このように、世間の好みを探る意味ではけっこう有効だったわけだ。
さらに、数字のとれなくなった大物を切り捨てる言い訳にも使えたはずだし、
何曲かを秘密にしておき、当日もしくは本番で発表すればサプライズにもなる。
何より、視聴者の好みに寄り添おうとする姿勢が伝わることで、
業界とのしがらみうんぬんという批判もかわせるし、
世間の紅白への思い入れももっとつなぎとめられたのではないか。
そういう意味で、せめて3年、あるいは数年おきに3回くらいは続けてもよかった。
やっているうちに、アンケートの取り方もうまくなっただろうし、
こうした試みを一度きりでやめたことにはちょっとガッカリさせられたものだ。
そのかわり、紅白は別の方法で視聴者の好みに寄り添おうとした。
ジャニーズの重用だ。
比較的幅広く支持されているSMAPをメインにして成果を上げたことから、
そこに匹敵する嵐に目をつけ、新たなメインにしたのである。
このジャニーズ路線も延命にはつながった。
ただ、SMAPは2016年に解散。
嵐も昨年、活動を休止した。
そう、人に頼るやり方は相手次第でもあり、かなりおぼつかないのだ。
それよりはコンテンツそのものを工夫したほうが長い目で見て得策だっただろう。
なお、紅白の衰退は時代の変化によるところも大きい。
「歌は世につれ世は歌につれ」、という感じでもなくなった今、
「国民的歌番組」を作ること自体、至難の業なのだ。
審査員やゲストの顔ぶれにはまだ世相を感じるものの、
肝心の歌をめぐる状況がこれでは気の毒にもなってしまう。
そんな怪物感を失いつつある紅白の姿は、今年引退した球界の怪物・松坂大輔にも通じるものだ。

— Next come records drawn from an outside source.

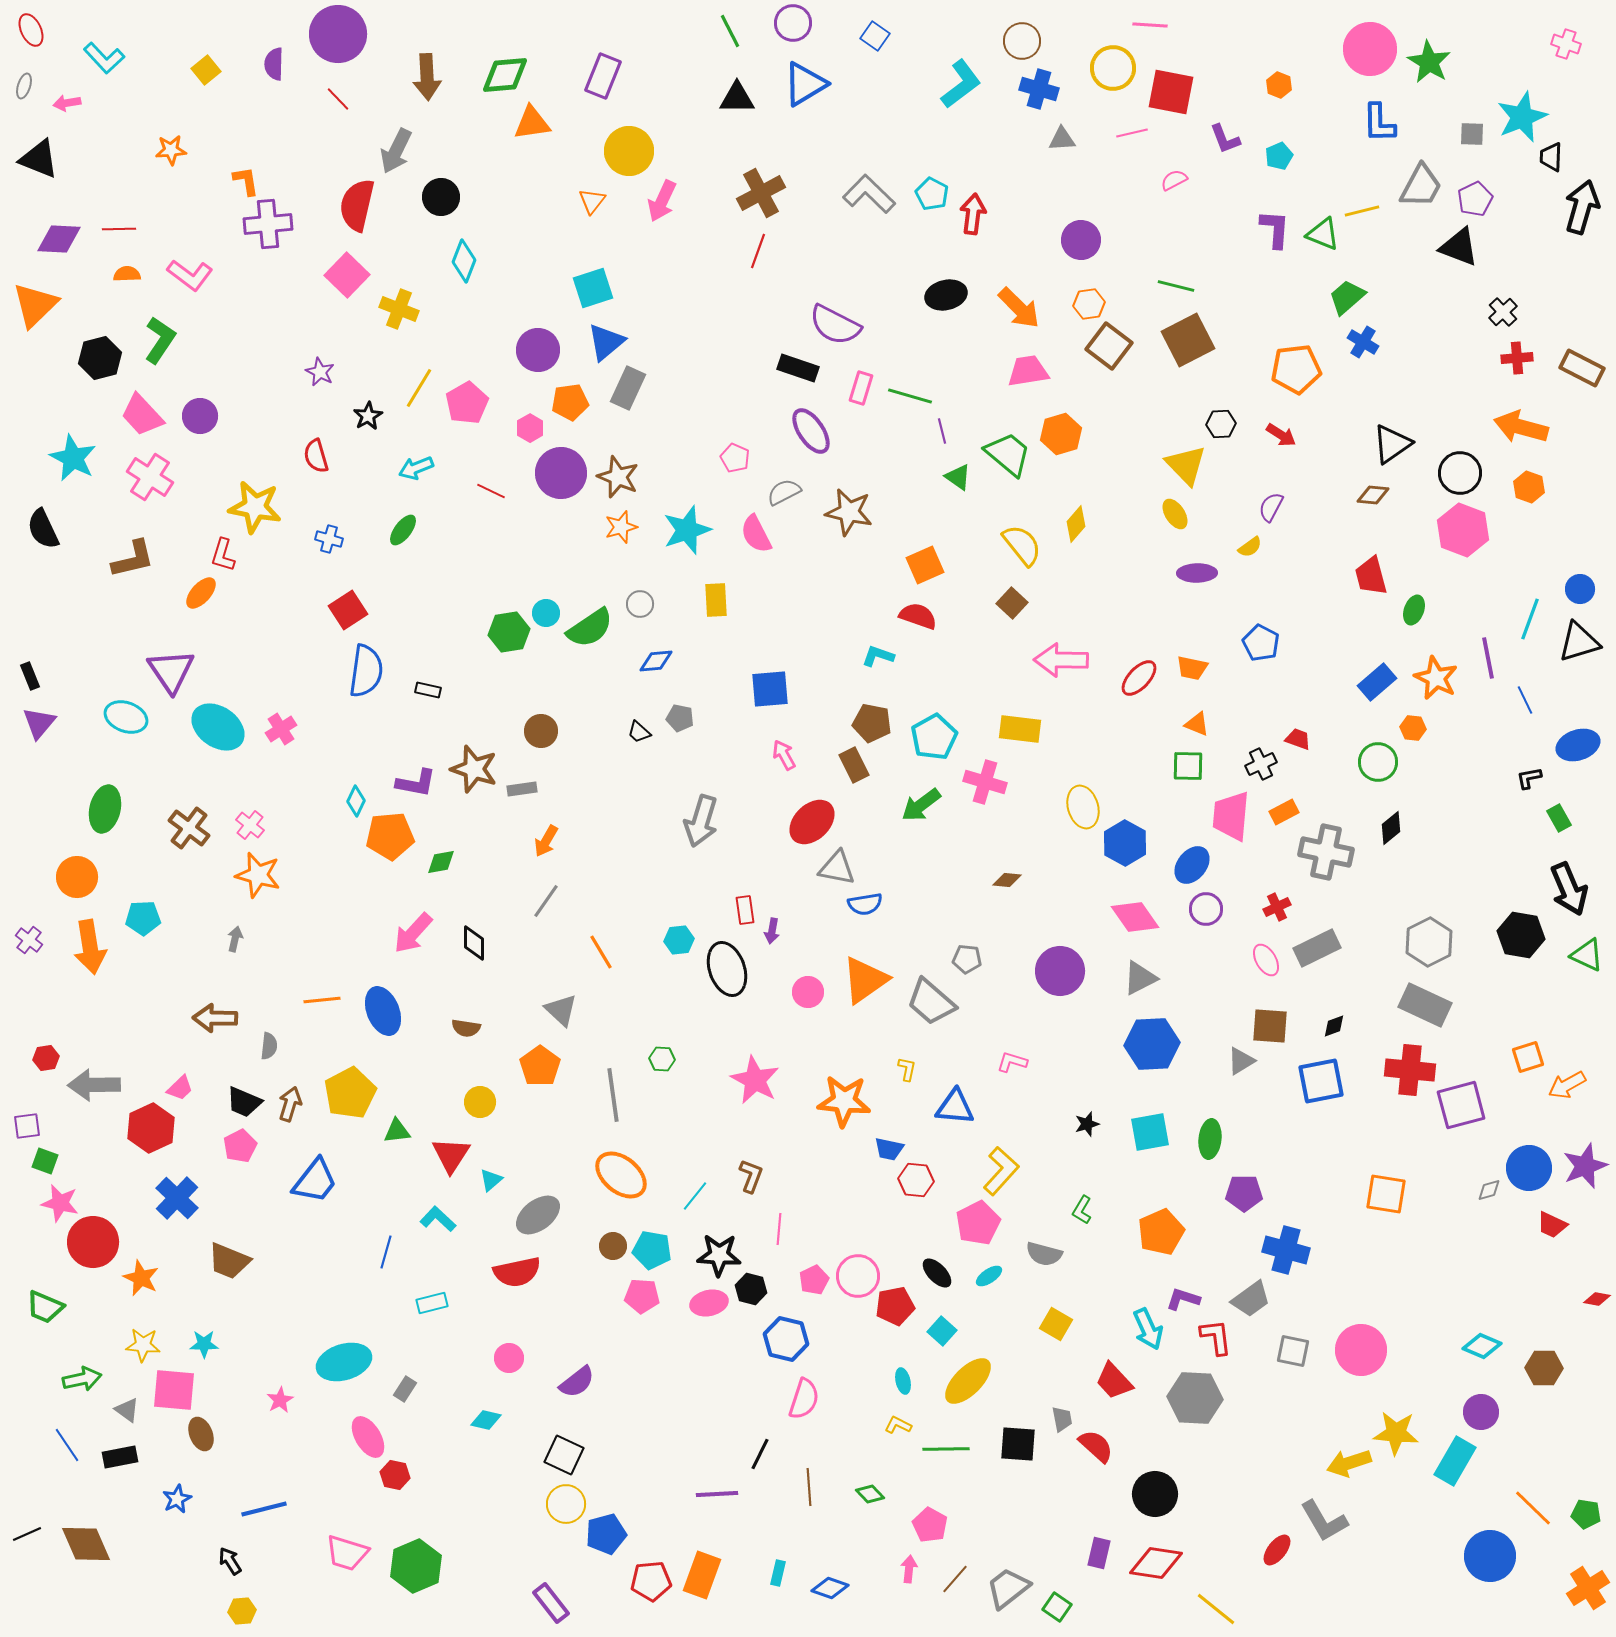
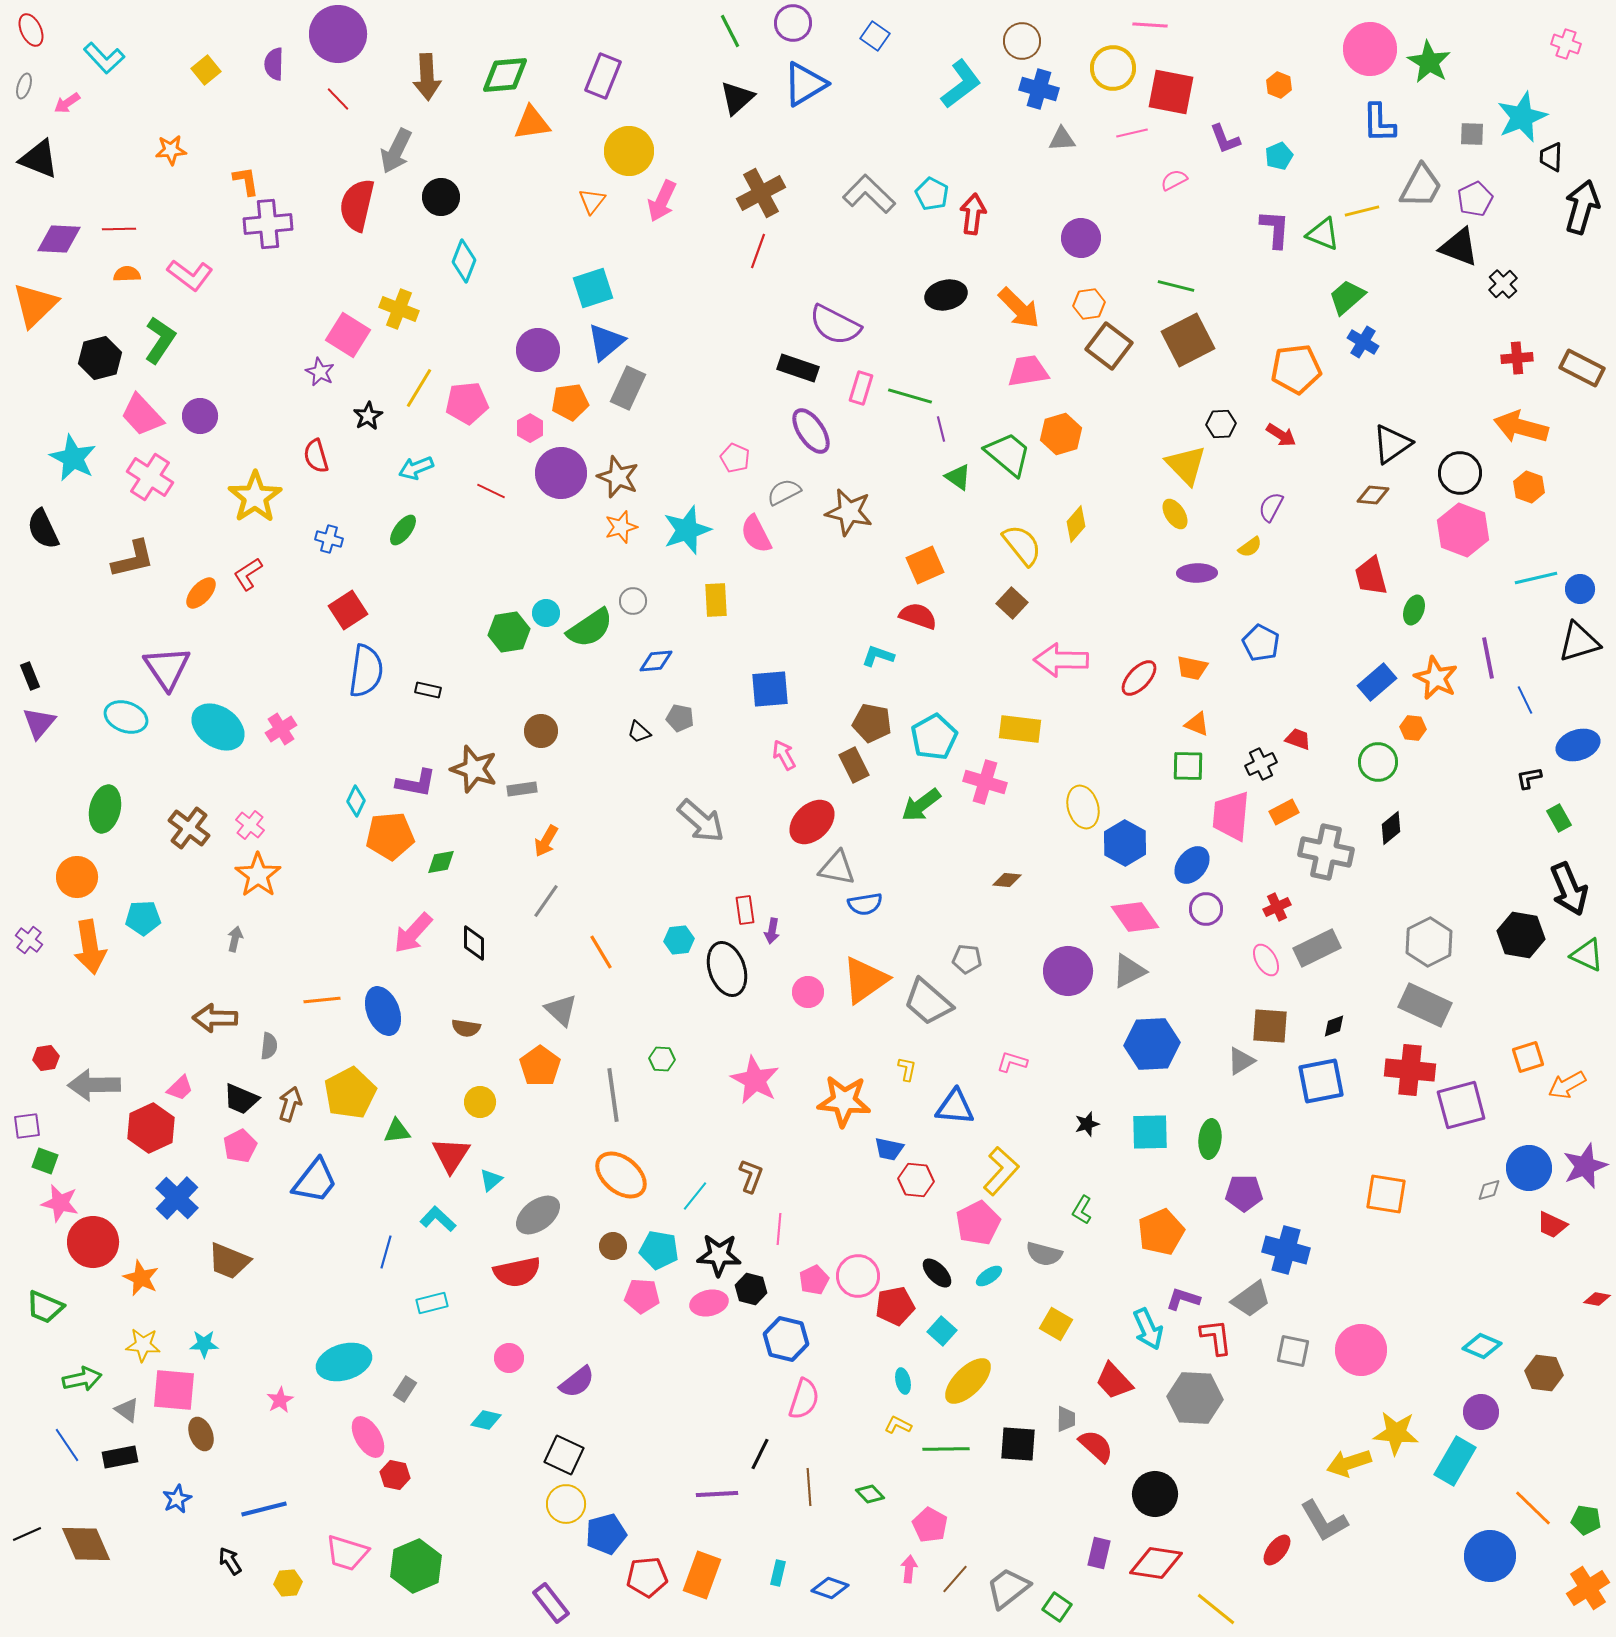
black triangle at (737, 98): rotated 42 degrees counterclockwise
pink arrow at (67, 103): rotated 24 degrees counterclockwise
purple circle at (1081, 240): moved 2 px up
pink square at (347, 275): moved 1 px right, 60 px down; rotated 12 degrees counterclockwise
black cross at (1503, 312): moved 28 px up
pink pentagon at (467, 403): rotated 24 degrees clockwise
purple line at (942, 431): moved 1 px left, 2 px up
yellow star at (255, 507): moved 10 px up; rotated 28 degrees clockwise
red L-shape at (223, 555): moved 25 px right, 19 px down; rotated 40 degrees clockwise
gray circle at (640, 604): moved 7 px left, 3 px up
cyan line at (1530, 619): moved 6 px right, 41 px up; rotated 57 degrees clockwise
purple triangle at (171, 671): moved 4 px left, 3 px up
gray arrow at (701, 821): rotated 66 degrees counterclockwise
orange star at (258, 875): rotated 21 degrees clockwise
purple circle at (1060, 971): moved 8 px right
gray triangle at (1140, 978): moved 11 px left, 7 px up
gray trapezoid at (931, 1002): moved 3 px left
black trapezoid at (244, 1102): moved 3 px left, 3 px up
cyan square at (1150, 1132): rotated 9 degrees clockwise
cyan pentagon at (652, 1250): moved 7 px right
brown hexagon at (1544, 1368): moved 5 px down; rotated 6 degrees clockwise
gray trapezoid at (1062, 1419): moved 4 px right; rotated 12 degrees clockwise
green pentagon at (1586, 1514): moved 6 px down
red pentagon at (651, 1581): moved 4 px left, 4 px up
yellow hexagon at (242, 1611): moved 46 px right, 28 px up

彼がいくら腕を振っても110キロ台の直球しか投げられなくなったように、
紅白がいくら頑張っても取れる視聴率は絶頂時の半分でしかない。
紅白ファンを自認する筆者でも、
そろそろお疲れさまと言いたくなる、というのは大げさだろうか。
●宝泉薫(ほうせん・かおる)/
1964年生まれ。
早稲田大学第一文学部除籍後、ミニコミ誌『よい子の歌謡曲』発行人を経て
『週刊明星』『宝島30』『テレビブロス』などに執筆する。
著書に『平成の死 追悼は生きる糧』『平成「一発屋」見聞録』
『文春ムック あのアイドルがなぜヌードに』など
-------------------------------------------------------------------------------------------------
自分も賛成である。
もう「国民的ヒット曲」が出なくなってしまった風潮になったからだ。
昔は紅白歌合戦も「夜のヒットスタジオ」も世代・価値観が違う家族でも
テレビの前に集まってヒット曲を共感できた。
“お酒はぬるめの燗がいい” と言えば八代亜紀の「舟歌」、
“わたし待ぁーつーわ” と言えばあみんの「待つわ」、
“やだねったら、やだね” と言えば氷川きよしの「箱根八里の半次郎」など、
フレーズでキャッチーな歌がかつてはあった。
また、小林幸子 VS 美川憲一の「大道具対決」も忘れがたい。
しかし、今は世代で完全に志向が別れてしまい、
当のNHKも従来の歌謡曲ファンも新規の音楽ファンを迎えられた「NHK歌謡コンサート」を終わらせてしまい、
ヤングファミリー層のための新しい音楽番組「うたコン」では世代間の壁が顕著になってしまった感がある。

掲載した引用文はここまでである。